Silverlight - should an ISV care?
The choice of technology for delivering UX is getting wider. Three years back it would have been (in most cases) a simple choice of Windows Forms or HTML+JScript. Today ISVs are trying to pick a UX technology which will serve them well for the next 5 or 10 years. The choices include:
- HTML+JScript
- HTML + AJAX https://www.asp.net/ajax/
- Windows Forms https://windowsclient.net
- Windows Presentation Forms
- Silverlight 1.0 https://silverlight.net/Default.aspx
- Silverlight 1.1 (adding .NET support) (a great blog entry by Conchango)
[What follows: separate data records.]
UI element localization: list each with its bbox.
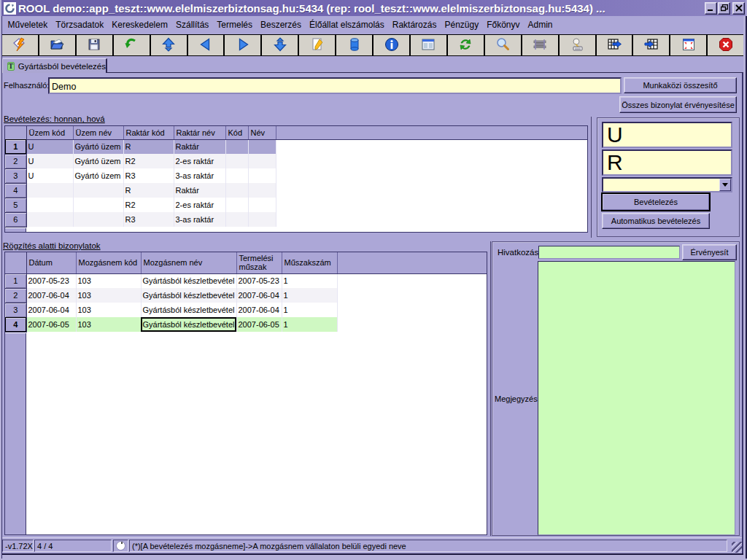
menu-item-7[interactable]: Élőállat elszámolás [306, 18, 389, 32]
table-row[interactable]: 6R33-as raktár [5, 212, 587, 227]
window-form-button[interactable] [411, 35, 448, 55]
app-logo-icon [4, 2, 16, 15]
nav-last-button[interactable] [262, 35, 299, 55]
row-number[interactable]: 3 [5, 168, 26, 183]
menu-item-4[interactable]: Szállítás [171, 18, 212, 32]
receive-combobox[interactable] [602, 177, 732, 192]
minimize-button[interactable] [705, 2, 717, 15]
column-header-6[interactable]: Név [248, 126, 276, 139]
table-row[interactable]: 32007-06-04103Gyártásból készletbevétel2… [5, 303, 487, 317]
menu-item-3[interactable]: Kereskedelem [108, 18, 172, 32]
receive-button[interactable]: Bevételezés [602, 193, 710, 211]
grid-import-button[interactable] [633, 35, 670, 55]
close-button[interactable] [732, 2, 745, 15]
refresh-button[interactable] [448, 35, 485, 55]
row-number[interactable]: 3 [5, 303, 26, 317]
cell: Gyártó üzem [73, 168, 123, 183]
save-button[interactable] [77, 35, 114, 55]
column-header-5[interactable]: Műszakszám [282, 252, 337, 273]
validate-all-button[interactable]: Összes bizonylat érvényesítése [619, 96, 737, 113]
user-input[interactable] [48, 77, 622, 94]
source-target-grid[interactable]: Üzem kódÜzem névRaktár kódRaktár névKódN… [4, 125, 588, 233]
open-folder-button[interactable] [39, 35, 77, 55]
row-number[interactable]: 4 [5, 183, 26, 198]
row-number[interactable]: 1 [5, 273, 26, 288]
edit-button[interactable] [299, 35, 336, 55]
table-row[interactable]: 5R22-es raktár [5, 198, 587, 212]
plant-code-input[interactable] [602, 122, 732, 148]
menu-item-5[interactable]: Termelés [213, 18, 257, 32]
row-number[interactable]: 1 [5, 139, 26, 154]
undo-button[interactable] [114, 35, 151, 55]
restore-button[interactable] [718, 2, 730, 15]
splitter-vertical-1 [591, 117, 592, 238]
column-header-3[interactable]: Mozgásnem név [141, 252, 236, 273]
documents-grid[interactable]: DátumMozgásnem kódMozgásnem névTermelési… [4, 252, 487, 535]
grid-export-button[interactable] [597, 35, 634, 55]
note-textarea[interactable] [538, 261, 735, 535]
row-number[interactable]: 6 [5, 212, 26, 227]
documents-table: DátumMozgásnem kódMozgásnem névTermelési… [5, 252, 487, 332]
database-icon [347, 36, 363, 54]
column-header-5[interactable]: Kód [225, 126, 248, 139]
menu-item-6[interactable]: Beszerzés [257, 18, 306, 32]
tab-gyartasbol-bevetelezes[interactable]: T Gyártásból bevételezés [2, 58, 107, 73]
column-header-1[interactable]: Üzem kód [26, 126, 73, 139]
column-header-2[interactable]: Mozgásnem kód [76, 252, 141, 273]
cell [225, 154, 248, 168]
warehouse-code-input[interactable] [602, 149, 732, 176]
column-header-2[interactable]: Üzem név [73, 126, 123, 139]
window-title: ROOL demo::app_teszt::www.elelmiszerbizt… [18, 2, 704, 15]
column-header-4[interactable]: Raktár név [174, 126, 225, 139]
cell-filler [337, 288, 487, 303]
worklog-summary-button[interactable]: Munkaközi összesítő [624, 77, 737, 93]
auto-receive-button[interactable]: Automatikus bevételezés [602, 213, 710, 229]
column-header-rownum[interactable] [5, 126, 26, 139]
column-header-1[interactable]: Dátum [26, 252, 76, 273]
cell-filler [276, 154, 587, 168]
cell: Gyártásból készletbevétel [141, 303, 236, 317]
validate-button[interactable]: Érvényesít [682, 244, 737, 260]
reference-input[interactable] [538, 246, 680, 259]
database-button[interactable] [336, 35, 374, 55]
menu-item-11[interactable]: Admin [524, 18, 557, 32]
column-header-3[interactable]: Raktár kód [123, 126, 174, 139]
row-number[interactable]: 2 [5, 154, 26, 168]
resize-grip[interactable] [732, 542, 743, 553]
menu-item-8[interactable]: Raktározás [388, 18, 441, 32]
connect-button[interactable] [2, 35, 39, 55]
row-number[interactable]: 2 [5, 288, 26, 303]
cell: 1 [282, 303, 337, 317]
exit-button[interactable] [708, 35, 743, 55]
menu-item-2[interactable]: Törzsadatok [52, 18, 108, 32]
grid-rail-button[interactable] [522, 35, 560, 55]
nav-prev-icon [198, 36, 214, 54]
table-row[interactable]: 12007-05-23103Gyártásból készletbevétel2… [5, 273, 487, 288]
row-number[interactable]: 4 [5, 317, 26, 332]
table-row[interactable]: 42007-06-05103Gyártásból készletbevétel2… [5, 317, 487, 332]
cell: 2007-06-04 [236, 303, 282, 317]
menu-item-10[interactable]: Főkönyv [483, 18, 524, 32]
titlebar[interactable]: ROOL demo::app_teszt::www.elelmiszerbizt… [1, 0, 746, 16]
table-row[interactable]: 4RRaktár [5, 183, 587, 198]
menu-item-9[interactable]: Pénzügy [441, 18, 483, 32]
info-button[interactable] [374, 35, 411, 55]
nav-prev-button[interactable] [188, 35, 225, 55]
cell-filler [276, 198, 587, 212]
nav-first-button[interactable] [151, 35, 188, 55]
table-row[interactable]: 3UGyártó üzemR33-as raktár [5, 168, 587, 183]
nav-next-button[interactable] [225, 35, 262, 55]
combo-dropdown-button[interactable] [719, 179, 731, 191]
row-number[interactable]: 5 [5, 198, 26, 212]
column-header-rownum[interactable] [5, 252, 26, 273]
cell: R [123, 139, 174, 154]
user-label: Felhasználó: [4, 81, 49, 90]
table-row[interactable]: 1UGyártó üzemRRaktár [5, 139, 587, 154]
keyboard-button[interactable] [560, 35, 597, 55]
column-header-4[interactable]: Termelési műszak [236, 252, 282, 273]
menu-item-1[interactable]: Műveletek [4, 18, 52, 32]
table-row[interactable]: 2UGyártó üzemR22-es raktár [5, 154, 587, 168]
fullscreen-button[interactable] [670, 35, 708, 55]
search-button[interactable] [485, 35, 522, 55]
table-row[interactable]: 22007-06-04103Gyártásból készletbevétel2… [5, 288, 487, 303]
- Office 2007 (Inside Word or Excel or...) (Office Business Applications)
- Sharepoint 2007 (As Web Parts, BDC etc)
Not to mention UX frameworks such as:
- Smart Client Software Factory https://www.codeplex.com/smartclient
- Project Acropolis https://windowsclient.net/acropolis/
The old days of HTML vs Windows Forms were simple enough for an ISV to navigate and make a choice. But the above list begins to show just how difficult the choice is today. Silverlight (IMHO) really does make the choice significantly more difficult.
Why? Well - I can either:
- Rapidly build a rich, interactive, visually appealing client using Windows Forms (or WPF) which will only run on Windows XP and above and require a large install of .NET Framework. Potentially they will need to use technologies such as Terminal Services for certain customers. The client potentially can work great offline.
- or
- I can more slowly (for now!) build a rich, interactive, visually appealing client using Silverlight which will run on Windows XP and above and Mac OS X and Linux and require a very small client side install. They client needs to be online.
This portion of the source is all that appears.